Highways and airports. The specific identity of the people driving or passing through these spaces changes, but the absolute number follows a pattern. Patterns of the workday and workweek, holidays, and other factors determine the flows in and out on one level; the airlines’ and road designers’ expectations about how many flights to schedule or lanes to build determine it on another.
I’d guess blood cells and neutrophils dominate turnover largely because there’s so many of them; IIRC blood cells turn over on a timescale of months, which isn’t especially fast. The stomach lining presumably turns over very quickly because it’s exposed to extreme chemical stress (mitigated by a mucus layer, but that can only do so much), so I’d guess that’s the dominant “gut cell” term.
That’s an interesting thing to know because it tells us what processes are likely to eat up bodily resources, aside from obvious things like moving muscles or firing neurons.
Just for erythrocytes, there are about 30 billion in the human body, which comprises a little under .1% of all cells. So they are enormously over represented in turnover relative to their abundance.
Huh. Now I am confused. Why is a cell which turns over on a timescale of months so over-represented in turnover? Skin cells, for instance, turn over at least that fast and should be at least as numerous.
The paper I linked above (“The distribution of cellular turnover in the human body,” lmk if you want me to send it to you) states that turnover is about 330 billion cells per day. It also states that erythrocytes account for 65% of that turnover, gastrointestinal epithelial cells account for 12% of turnover, while skin cells accounts for 1.1%. For skin cells, that would be 3.6 billion cells/day; for erythrocytes, 200 billion. That seems totally impossible given what I know about the turnover rate and absolute number of erythrocytes in the human body.
Another paper states that epidermal desquamation is about 500 million cells/day (Fig 1).
So yeah, both the proportions and the absolute number of cells being shed seem wildly divergent.
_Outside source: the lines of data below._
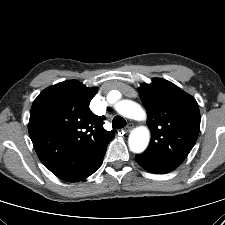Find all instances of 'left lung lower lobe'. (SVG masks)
<instances>
[{"instance_id": "obj_1", "label": "left lung lower lobe", "mask_w": 225, "mask_h": 225, "mask_svg": "<svg viewBox=\"0 0 225 225\" xmlns=\"http://www.w3.org/2000/svg\"><path fill=\"white\" fill-rule=\"evenodd\" d=\"M135 158L138 164L150 173L165 174L174 170V168L161 164L142 154L136 155Z\"/></svg>"}]
</instances>
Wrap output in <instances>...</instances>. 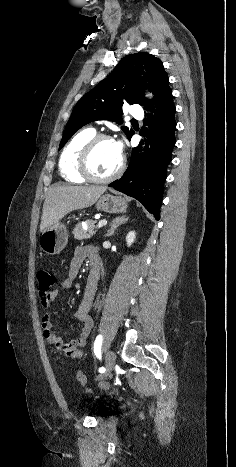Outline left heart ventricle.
Returning <instances> with one entry per match:
<instances>
[{
  "instance_id": "left-heart-ventricle-1",
  "label": "left heart ventricle",
  "mask_w": 236,
  "mask_h": 467,
  "mask_svg": "<svg viewBox=\"0 0 236 467\" xmlns=\"http://www.w3.org/2000/svg\"><path fill=\"white\" fill-rule=\"evenodd\" d=\"M121 160L114 142L101 141L96 146L91 157V169L95 175L106 177L113 173Z\"/></svg>"
}]
</instances>
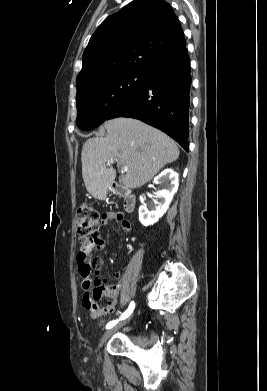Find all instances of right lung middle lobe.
<instances>
[{
    "label": "right lung middle lobe",
    "mask_w": 267,
    "mask_h": 391,
    "mask_svg": "<svg viewBox=\"0 0 267 391\" xmlns=\"http://www.w3.org/2000/svg\"><path fill=\"white\" fill-rule=\"evenodd\" d=\"M144 72H117L99 76L77 91V125L91 130L136 93L144 83Z\"/></svg>",
    "instance_id": "dd1d6c3e"
}]
</instances>
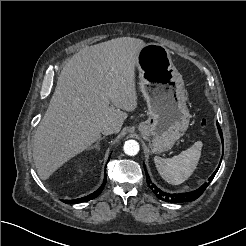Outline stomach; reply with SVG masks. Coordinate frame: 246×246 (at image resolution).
<instances>
[{
    "mask_svg": "<svg viewBox=\"0 0 246 246\" xmlns=\"http://www.w3.org/2000/svg\"><path fill=\"white\" fill-rule=\"evenodd\" d=\"M136 67L148 106V119L139 124L138 130L151 153L159 154L170 150L188 128L184 81L172 63L170 51L161 44H145Z\"/></svg>",
    "mask_w": 246,
    "mask_h": 246,
    "instance_id": "obj_1",
    "label": "stomach"
}]
</instances>
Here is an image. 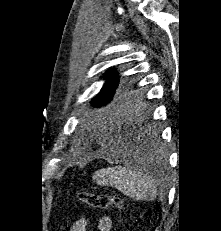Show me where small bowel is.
Masks as SVG:
<instances>
[{"label": "small bowel", "instance_id": "small-bowel-1", "mask_svg": "<svg viewBox=\"0 0 221 231\" xmlns=\"http://www.w3.org/2000/svg\"><path fill=\"white\" fill-rule=\"evenodd\" d=\"M87 219L82 217L78 219L71 227L70 231H87ZM112 229V220L109 216H102L97 222L98 231H111Z\"/></svg>", "mask_w": 221, "mask_h": 231}]
</instances>
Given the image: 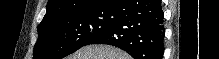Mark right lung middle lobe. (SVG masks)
<instances>
[{
  "label": "right lung middle lobe",
  "mask_w": 219,
  "mask_h": 59,
  "mask_svg": "<svg viewBox=\"0 0 219 59\" xmlns=\"http://www.w3.org/2000/svg\"><path fill=\"white\" fill-rule=\"evenodd\" d=\"M113 9L61 17L40 24L34 59H62L77 51L113 21Z\"/></svg>",
  "instance_id": "obj_1"
}]
</instances>
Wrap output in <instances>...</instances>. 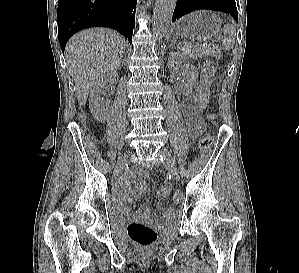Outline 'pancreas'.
<instances>
[{
	"instance_id": "cf45deb5",
	"label": "pancreas",
	"mask_w": 299,
	"mask_h": 273,
	"mask_svg": "<svg viewBox=\"0 0 299 273\" xmlns=\"http://www.w3.org/2000/svg\"><path fill=\"white\" fill-rule=\"evenodd\" d=\"M180 47H181V49H182V51H183L184 53H186L189 57H191V58H193V59H197V57L202 56V54L199 53V52L197 51V49L194 48V47H193L191 44H189V43L184 42V43H182V44L180 45Z\"/></svg>"
}]
</instances>
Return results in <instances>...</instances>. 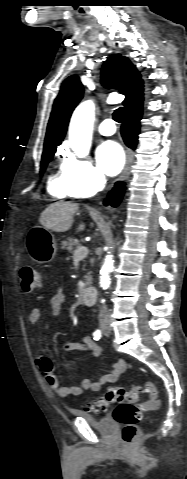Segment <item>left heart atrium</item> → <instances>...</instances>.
<instances>
[{"label":"left heart atrium","instance_id":"left-heart-atrium-1","mask_svg":"<svg viewBox=\"0 0 187 479\" xmlns=\"http://www.w3.org/2000/svg\"><path fill=\"white\" fill-rule=\"evenodd\" d=\"M96 158L103 171L109 176L117 175L125 163L123 149L114 141L103 142L97 148Z\"/></svg>","mask_w":187,"mask_h":479}]
</instances>
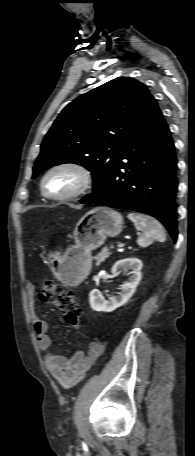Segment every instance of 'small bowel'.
I'll return each mask as SVG.
<instances>
[{"mask_svg":"<svg viewBox=\"0 0 195 456\" xmlns=\"http://www.w3.org/2000/svg\"><path fill=\"white\" fill-rule=\"evenodd\" d=\"M26 293L37 343L44 352L46 369L57 379L63 389H70L84 379L87 371L103 353L104 344L100 341L92 342L86 351H78L71 358L56 354L51 350L52 340L49 336L48 322L41 320L34 312L33 284H27Z\"/></svg>","mask_w":195,"mask_h":456,"instance_id":"small-bowel-1","label":"small bowel"}]
</instances>
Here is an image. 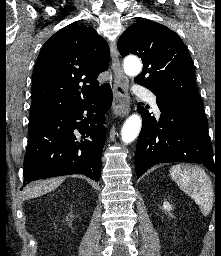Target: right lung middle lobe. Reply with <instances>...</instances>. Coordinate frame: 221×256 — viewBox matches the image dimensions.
<instances>
[{"mask_svg":"<svg viewBox=\"0 0 221 256\" xmlns=\"http://www.w3.org/2000/svg\"><path fill=\"white\" fill-rule=\"evenodd\" d=\"M31 119H32V118L30 117V123L32 122Z\"/></svg>","mask_w":221,"mask_h":256,"instance_id":"dd1d6c3e","label":"right lung middle lobe"}]
</instances>
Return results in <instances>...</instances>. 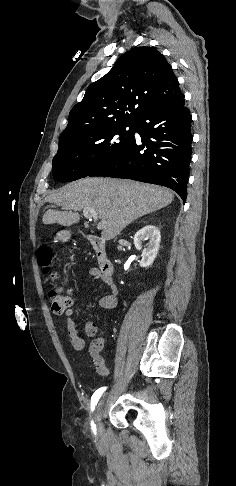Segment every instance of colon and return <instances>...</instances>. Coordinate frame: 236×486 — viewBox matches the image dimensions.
Returning a JSON list of instances; mask_svg holds the SVG:
<instances>
[{
  "mask_svg": "<svg viewBox=\"0 0 236 486\" xmlns=\"http://www.w3.org/2000/svg\"><path fill=\"white\" fill-rule=\"evenodd\" d=\"M51 260L52 256L50 250L47 247L40 248L38 251L39 263L47 268L50 265ZM55 277L56 275L54 273L50 274L51 280H54ZM49 299L53 312L61 314L66 311L72 303L71 291L61 286L53 287L49 291Z\"/></svg>",
  "mask_w": 236,
  "mask_h": 486,
  "instance_id": "1",
  "label": "colon"
}]
</instances>
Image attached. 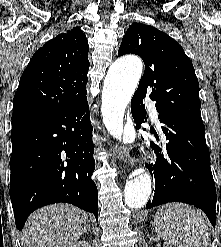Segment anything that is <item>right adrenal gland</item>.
<instances>
[{"label": "right adrenal gland", "mask_w": 221, "mask_h": 247, "mask_svg": "<svg viewBox=\"0 0 221 247\" xmlns=\"http://www.w3.org/2000/svg\"><path fill=\"white\" fill-rule=\"evenodd\" d=\"M86 232H90V226L88 227V229L86 230Z\"/></svg>", "instance_id": "2a0ac1e0"}]
</instances>
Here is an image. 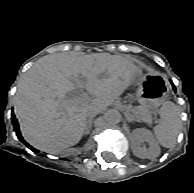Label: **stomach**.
<instances>
[{"label": "stomach", "instance_id": "obj_1", "mask_svg": "<svg viewBox=\"0 0 194 193\" xmlns=\"http://www.w3.org/2000/svg\"><path fill=\"white\" fill-rule=\"evenodd\" d=\"M136 86V97L141 110L156 109L168 97L166 79L159 74L140 73L133 82Z\"/></svg>", "mask_w": 194, "mask_h": 193}]
</instances>
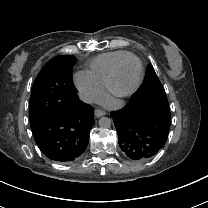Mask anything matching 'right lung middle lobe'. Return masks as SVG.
<instances>
[{"label":"right lung middle lobe","instance_id":"obj_1","mask_svg":"<svg viewBox=\"0 0 208 208\" xmlns=\"http://www.w3.org/2000/svg\"><path fill=\"white\" fill-rule=\"evenodd\" d=\"M73 56H57L49 60L38 74L32 88L30 122L47 118L48 114L69 108L77 89L72 82Z\"/></svg>","mask_w":208,"mask_h":208}]
</instances>
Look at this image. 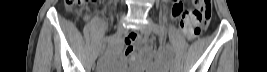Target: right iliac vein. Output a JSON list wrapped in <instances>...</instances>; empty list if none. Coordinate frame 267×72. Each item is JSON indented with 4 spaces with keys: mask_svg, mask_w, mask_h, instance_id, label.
<instances>
[{
    "mask_svg": "<svg viewBox=\"0 0 267 72\" xmlns=\"http://www.w3.org/2000/svg\"><path fill=\"white\" fill-rule=\"evenodd\" d=\"M124 21H125V19L122 18L121 21L117 24V26H116V33L117 34H121L123 32ZM104 49H105V47H102L99 51V54H102L104 52Z\"/></svg>",
    "mask_w": 267,
    "mask_h": 72,
    "instance_id": "1",
    "label": "right iliac vein"
}]
</instances>
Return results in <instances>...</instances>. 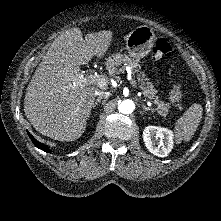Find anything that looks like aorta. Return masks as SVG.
Returning a JSON list of instances; mask_svg holds the SVG:
<instances>
[{
	"label": "aorta",
	"mask_w": 221,
	"mask_h": 221,
	"mask_svg": "<svg viewBox=\"0 0 221 221\" xmlns=\"http://www.w3.org/2000/svg\"><path fill=\"white\" fill-rule=\"evenodd\" d=\"M135 104L132 100L126 99L118 103V110L123 114H130L134 111Z\"/></svg>",
	"instance_id": "762f6f07"
}]
</instances>
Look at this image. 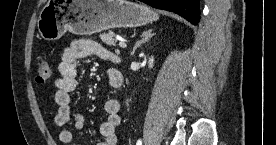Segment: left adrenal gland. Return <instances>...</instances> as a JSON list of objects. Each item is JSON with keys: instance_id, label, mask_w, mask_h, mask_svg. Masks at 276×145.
<instances>
[{"instance_id": "1", "label": "left adrenal gland", "mask_w": 276, "mask_h": 145, "mask_svg": "<svg viewBox=\"0 0 276 145\" xmlns=\"http://www.w3.org/2000/svg\"><path fill=\"white\" fill-rule=\"evenodd\" d=\"M152 31V29L143 31V33L141 34V40L137 41L135 46L133 47V51L131 53L132 55L135 53L138 47H140L143 43L148 42L155 35V33H152Z\"/></svg>"}]
</instances>
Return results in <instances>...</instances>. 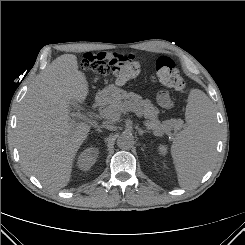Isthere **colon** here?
I'll return each mask as SVG.
<instances>
[{
    "label": "colon",
    "mask_w": 245,
    "mask_h": 245,
    "mask_svg": "<svg viewBox=\"0 0 245 245\" xmlns=\"http://www.w3.org/2000/svg\"><path fill=\"white\" fill-rule=\"evenodd\" d=\"M142 60L132 54H120L116 58H105L101 53H86L83 55L81 65L99 76L112 74L120 83H125L136 76L141 68ZM154 69L159 81L176 90L185 88V81L168 57H158L154 61Z\"/></svg>",
    "instance_id": "5ec220e1"
}]
</instances>
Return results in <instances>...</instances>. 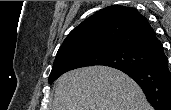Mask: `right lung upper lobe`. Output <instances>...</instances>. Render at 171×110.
Wrapping results in <instances>:
<instances>
[{"instance_id": "1", "label": "right lung upper lobe", "mask_w": 171, "mask_h": 110, "mask_svg": "<svg viewBox=\"0 0 171 110\" xmlns=\"http://www.w3.org/2000/svg\"><path fill=\"white\" fill-rule=\"evenodd\" d=\"M90 44L124 46L152 56L163 48L146 17L119 5L101 9L84 20L68 34L57 53Z\"/></svg>"}]
</instances>
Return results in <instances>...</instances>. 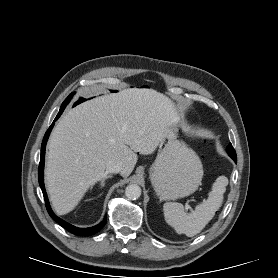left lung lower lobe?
I'll return each instance as SVG.
<instances>
[{
    "mask_svg": "<svg viewBox=\"0 0 278 278\" xmlns=\"http://www.w3.org/2000/svg\"><path fill=\"white\" fill-rule=\"evenodd\" d=\"M235 162H237V158L236 159H233Z\"/></svg>",
    "mask_w": 278,
    "mask_h": 278,
    "instance_id": "obj_1",
    "label": "left lung lower lobe"
}]
</instances>
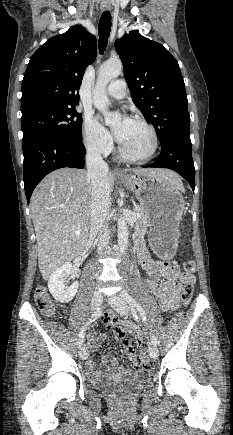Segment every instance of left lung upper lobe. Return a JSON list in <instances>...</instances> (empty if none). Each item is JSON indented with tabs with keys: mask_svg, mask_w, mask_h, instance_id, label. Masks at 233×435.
Wrapping results in <instances>:
<instances>
[{
	"mask_svg": "<svg viewBox=\"0 0 233 435\" xmlns=\"http://www.w3.org/2000/svg\"><path fill=\"white\" fill-rule=\"evenodd\" d=\"M134 104L157 131L161 144L190 133L185 84L177 60L166 48L138 31L115 42Z\"/></svg>",
	"mask_w": 233,
	"mask_h": 435,
	"instance_id": "1",
	"label": "left lung upper lobe"
}]
</instances>
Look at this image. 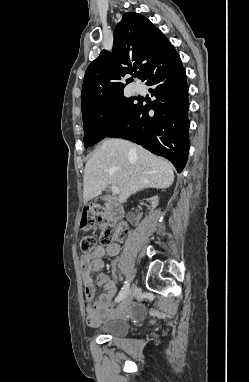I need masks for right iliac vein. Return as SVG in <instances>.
Masks as SVG:
<instances>
[{
	"label": "right iliac vein",
	"mask_w": 249,
	"mask_h": 382,
	"mask_svg": "<svg viewBox=\"0 0 249 382\" xmlns=\"http://www.w3.org/2000/svg\"><path fill=\"white\" fill-rule=\"evenodd\" d=\"M136 292H137V287L136 285L133 284L130 290H128L125 297L122 299L121 303L118 306V309H122L126 307L132 301L133 296L136 294Z\"/></svg>",
	"instance_id": "right-iliac-vein-1"
}]
</instances>
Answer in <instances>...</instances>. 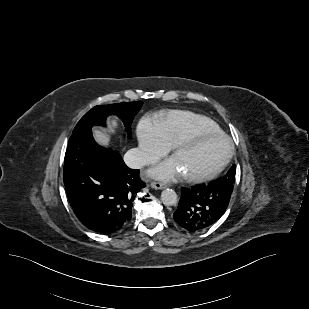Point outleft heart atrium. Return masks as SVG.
Masks as SVG:
<instances>
[{
    "label": "left heart atrium",
    "mask_w": 309,
    "mask_h": 309,
    "mask_svg": "<svg viewBox=\"0 0 309 309\" xmlns=\"http://www.w3.org/2000/svg\"><path fill=\"white\" fill-rule=\"evenodd\" d=\"M150 175L163 180H177L185 176V173L175 156L163 161L150 170Z\"/></svg>",
    "instance_id": "1"
}]
</instances>
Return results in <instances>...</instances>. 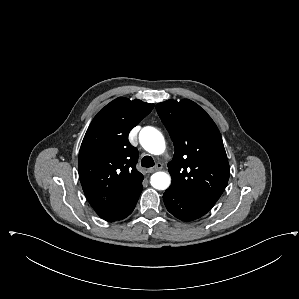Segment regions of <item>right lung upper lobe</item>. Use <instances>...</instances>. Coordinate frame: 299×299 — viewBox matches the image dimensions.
Wrapping results in <instances>:
<instances>
[{
  "label": "right lung upper lobe",
  "instance_id": "1",
  "mask_svg": "<svg viewBox=\"0 0 299 299\" xmlns=\"http://www.w3.org/2000/svg\"><path fill=\"white\" fill-rule=\"evenodd\" d=\"M154 104L119 97L92 120L81 144L78 169L83 191L100 217L115 210L142 185L138 151L128 134Z\"/></svg>",
  "mask_w": 299,
  "mask_h": 299
}]
</instances>
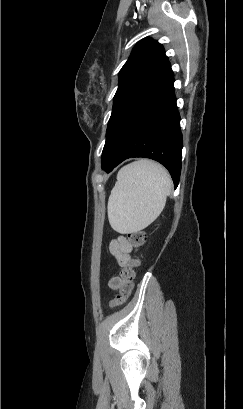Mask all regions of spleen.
I'll list each match as a JSON object with an SVG mask.
<instances>
[{"instance_id": "3e777b00", "label": "spleen", "mask_w": 243, "mask_h": 409, "mask_svg": "<svg viewBox=\"0 0 243 409\" xmlns=\"http://www.w3.org/2000/svg\"><path fill=\"white\" fill-rule=\"evenodd\" d=\"M172 180L160 164L141 159L122 167L108 200V220L120 233L140 231L162 212Z\"/></svg>"}]
</instances>
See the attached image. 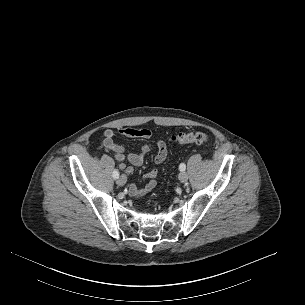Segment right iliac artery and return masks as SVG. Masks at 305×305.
<instances>
[{"label": "right iliac artery", "instance_id": "obj_1", "mask_svg": "<svg viewBox=\"0 0 305 305\" xmlns=\"http://www.w3.org/2000/svg\"><path fill=\"white\" fill-rule=\"evenodd\" d=\"M113 177H114V179H118V178H119V172H118V170H114V172H113Z\"/></svg>", "mask_w": 305, "mask_h": 305}]
</instances>
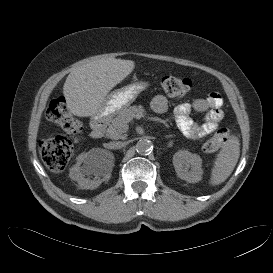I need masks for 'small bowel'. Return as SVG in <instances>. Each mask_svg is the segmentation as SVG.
Segmentation results:
<instances>
[{
    "instance_id": "1",
    "label": "small bowel",
    "mask_w": 273,
    "mask_h": 273,
    "mask_svg": "<svg viewBox=\"0 0 273 273\" xmlns=\"http://www.w3.org/2000/svg\"><path fill=\"white\" fill-rule=\"evenodd\" d=\"M223 98L217 92H211L205 97L197 98L191 104L179 105L174 111V120L182 132L190 138L200 139L214 132L224 118L222 111ZM150 107L157 113L165 112L168 101L162 95L155 96ZM192 110L206 112L204 120L200 123L194 122L189 114Z\"/></svg>"
}]
</instances>
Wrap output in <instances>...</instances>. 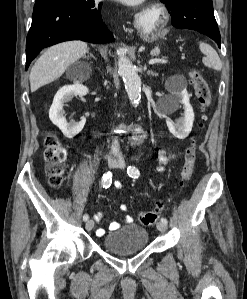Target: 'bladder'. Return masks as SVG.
I'll use <instances>...</instances> for the list:
<instances>
[{"instance_id":"bladder-1","label":"bladder","mask_w":247,"mask_h":299,"mask_svg":"<svg viewBox=\"0 0 247 299\" xmlns=\"http://www.w3.org/2000/svg\"><path fill=\"white\" fill-rule=\"evenodd\" d=\"M148 244V230L135 223L110 232L102 241V246L107 252L117 255H127L142 251Z\"/></svg>"}]
</instances>
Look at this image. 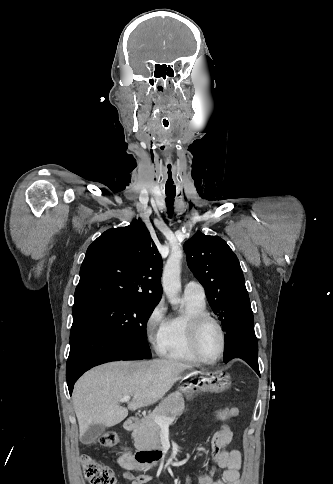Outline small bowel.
I'll use <instances>...</instances> for the list:
<instances>
[{
	"mask_svg": "<svg viewBox=\"0 0 333 484\" xmlns=\"http://www.w3.org/2000/svg\"><path fill=\"white\" fill-rule=\"evenodd\" d=\"M239 415L237 407L229 408L227 419ZM233 437L232 430L227 424H223L214 432L211 438L210 456L212 460L211 469L208 472H199V484H240L241 454L238 450H227ZM219 468L222 474L218 479H214L213 470ZM123 476L131 484H144L151 480L148 475L135 476L129 472H124ZM188 477L186 484H190Z\"/></svg>",
	"mask_w": 333,
	"mask_h": 484,
	"instance_id": "c3829d8e",
	"label": "small bowel"
}]
</instances>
The paper estimating cell turnover rates is in Nature Medicine. I’ll look closer at it and see if I can figure out the disconnect.
Oh shoot, I made a math mistake (wrong units). There’s actually almost 3 trillion erythrocytes in the human body, which is closer to 8% of the human body (~37.2 trillion cells). Their estimate of epidermal cell number and turnover is more than two orders of magnitude lower.
That still means that erythrocytes are heavily overrepresented in terms of cell turnover (of which they compose 65%), but not by as much as I’d originally thought.
Aha! This makes more sense now. Thanks for chasing that down, I feel much less confused.